The torch at one point was hidden inside a warehouse, then carried in a vehicle across town to avoid protests.

In Greenville Wednesday night, I attended an insightful Tibet Teach-In, hosted by the ECU Religious Studies program, and featuring Dr. Derek Maher.

His overview examined relations between China and Tibet for the past 1,500 years, concluding that Tibetan leaders often served as spiritual advisers to Chinese monarchs, but that the country was never part of China.

After his remarks, much to my surprise, the question-and-answer session became a shouting match ... several Chinese audience members claimed that their country had liberated Tibet, eliminated slavery and invested millions in its infrastructure.
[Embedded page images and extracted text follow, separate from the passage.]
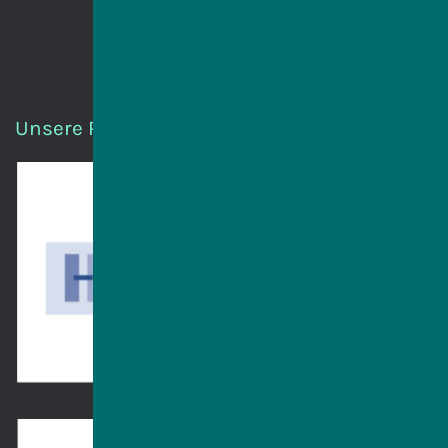
Unsere Partnerinnen und Partner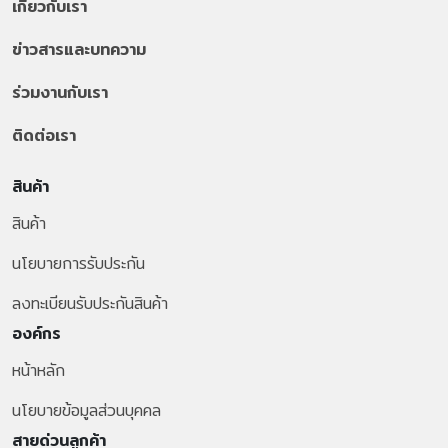
เกี่ยวกับเรา
ข่าวสารและบทความ
ร่วมงานกับเรา
ติดต่อเรา
สินค้า
สินค้า
นโยบายการรับประกัน
ลงทะเบียนรับประกันสินค้า
องค์กร
หน้าหลัก
นโยบายข้อมูลส่วนบุคคล
สายด่วนลูกค้า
Dr. Maher responded that those investments were mostly roads and other structures used to extract minerals and log the forests, and noted that Tibet had a feudal system.
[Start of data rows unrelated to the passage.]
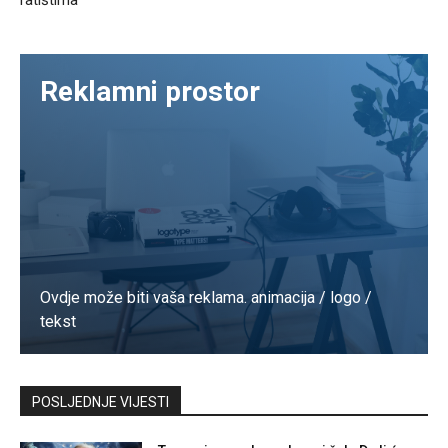
ratištima
Reklamni prostor
Ovdje može biti vaša reklama. animacija / logo /
tekst
Kontaktirajte nas
POSLJEDNJE VIJESTI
Even an angry American joined the fray, saying that China had a right to claim Tibet in the same way that Israel claimed Palestine. Dr. Maher wisely sidestepped that discussion.

In all, for me, an unsettling evening. I feel today's world is a different one than I grew up in, with anger and entitlement everywhere.

Meanwhile, Great Britain's Gordon Brown has announced he will not attend the Olympics Opening Ceremony. German Chancellor Angela Merkel will also sit out the ceremony.

Several photos and links have been added to the Kerouac and the Mythical Scroll pages.

I'd like to comment about the photo showing the Kerouac family in a bar. It was a difficult decision to post this photo, as Jack Kerouac struggled so desperately with alcohol and, in the end, was lost in drink for several years before his death in 1969.

I used this photo because it clearly shows Jack and his sister, Nin, as well as his parents. The foreshadowing is chilling.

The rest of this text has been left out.